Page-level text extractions

——————

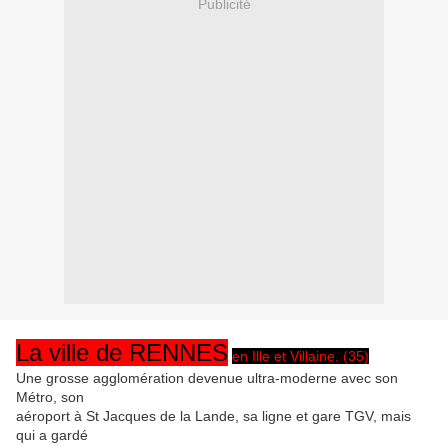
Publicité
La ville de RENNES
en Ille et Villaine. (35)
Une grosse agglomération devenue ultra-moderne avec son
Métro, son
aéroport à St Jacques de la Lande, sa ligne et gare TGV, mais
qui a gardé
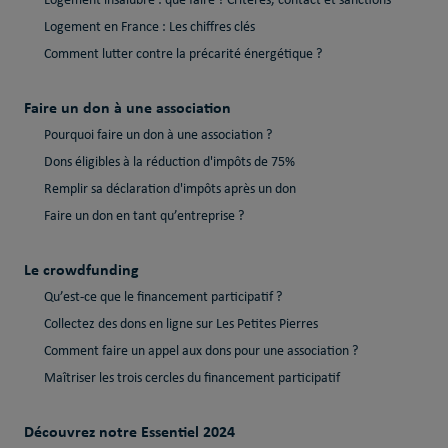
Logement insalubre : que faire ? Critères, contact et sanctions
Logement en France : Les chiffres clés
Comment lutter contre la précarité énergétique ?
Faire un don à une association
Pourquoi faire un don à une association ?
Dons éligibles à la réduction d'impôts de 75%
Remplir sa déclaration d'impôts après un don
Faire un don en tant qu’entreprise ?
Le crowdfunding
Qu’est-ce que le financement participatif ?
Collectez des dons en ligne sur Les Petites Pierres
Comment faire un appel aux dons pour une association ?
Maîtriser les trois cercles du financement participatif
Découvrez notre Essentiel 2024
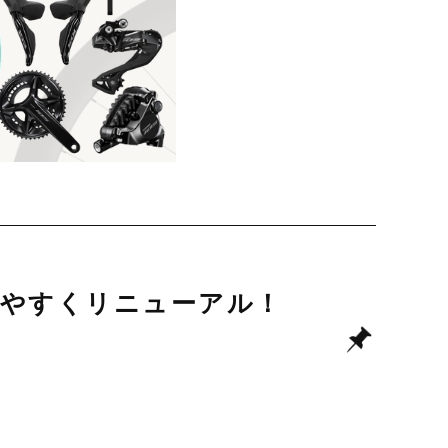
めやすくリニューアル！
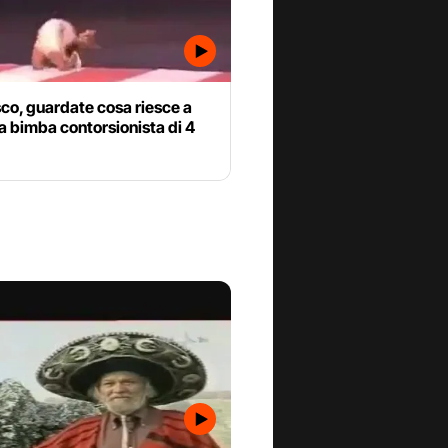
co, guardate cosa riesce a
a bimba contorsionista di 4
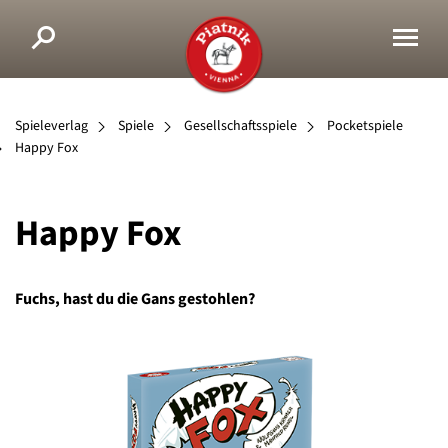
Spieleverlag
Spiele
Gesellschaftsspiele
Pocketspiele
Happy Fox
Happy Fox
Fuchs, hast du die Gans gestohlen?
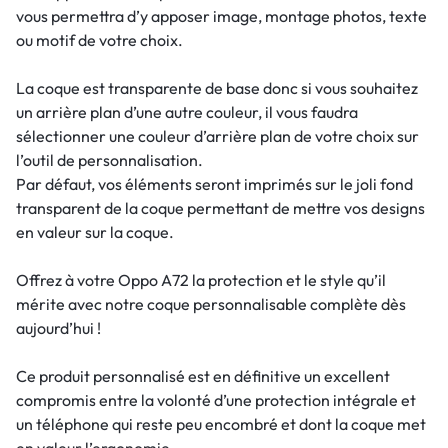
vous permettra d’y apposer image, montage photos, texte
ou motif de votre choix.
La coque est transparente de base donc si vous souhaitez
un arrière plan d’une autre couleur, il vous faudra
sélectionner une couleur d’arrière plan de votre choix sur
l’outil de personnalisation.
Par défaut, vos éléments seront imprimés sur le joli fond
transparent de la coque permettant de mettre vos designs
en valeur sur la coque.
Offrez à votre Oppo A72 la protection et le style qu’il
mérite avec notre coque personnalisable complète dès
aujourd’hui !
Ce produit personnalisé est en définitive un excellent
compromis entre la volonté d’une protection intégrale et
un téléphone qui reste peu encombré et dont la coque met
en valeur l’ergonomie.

——————

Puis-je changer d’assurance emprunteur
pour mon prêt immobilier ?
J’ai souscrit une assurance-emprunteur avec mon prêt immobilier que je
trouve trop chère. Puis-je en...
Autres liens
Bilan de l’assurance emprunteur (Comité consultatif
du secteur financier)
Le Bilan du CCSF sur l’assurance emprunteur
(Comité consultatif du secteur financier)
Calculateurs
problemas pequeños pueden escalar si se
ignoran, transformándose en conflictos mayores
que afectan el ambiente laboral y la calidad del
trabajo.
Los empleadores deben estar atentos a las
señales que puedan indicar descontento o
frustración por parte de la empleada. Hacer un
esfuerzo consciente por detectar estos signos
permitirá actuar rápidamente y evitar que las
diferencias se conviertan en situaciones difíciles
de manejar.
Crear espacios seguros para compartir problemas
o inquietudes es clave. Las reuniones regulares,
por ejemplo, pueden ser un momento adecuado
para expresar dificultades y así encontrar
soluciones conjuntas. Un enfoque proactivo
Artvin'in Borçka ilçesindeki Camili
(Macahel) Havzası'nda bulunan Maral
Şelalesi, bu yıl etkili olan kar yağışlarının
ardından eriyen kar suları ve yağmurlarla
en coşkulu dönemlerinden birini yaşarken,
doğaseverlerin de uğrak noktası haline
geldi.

——————

* [WORK REQUEST]: Output only the stretch above from the line with "co, guardate cosa riesce a" through the line with "compromis entre la", reproduced exactly. Exclude pictures.

* [RESPONSE TO THE EXERCISE]:
co, guardate cosa riesce a
a bimba contorsionista di 4
Spieleverlag
Spiele
Gesellschaftsspiele
Pocketspiele
Happy Fox
Happy Fox
Fuchs, hast du die Gans gestohlen?
vous permettra d’y apposer image, montage photos, texte
ou motif de votre choix.
La coque est transparente de base donc si vous souhaitez
un arrière plan d’une autre couleur, il vous faudra
sélectionner une couleur d’arrière plan de votre choix sur
l’outil de personnalisation.
Par défaut, vos éléments seront imprimés sur le joli fond
transparent de la coque permettant de mettre vos designs
en valeur sur la coque.
Offrez à votre Oppo A72 la protection et le style qu’il
mérite avec notre coque personnalisable complète dès
aujourd’hui !
Ce produit personnalisé est en définitive un excellent
compromis entre la volonté d’une protection intégrale et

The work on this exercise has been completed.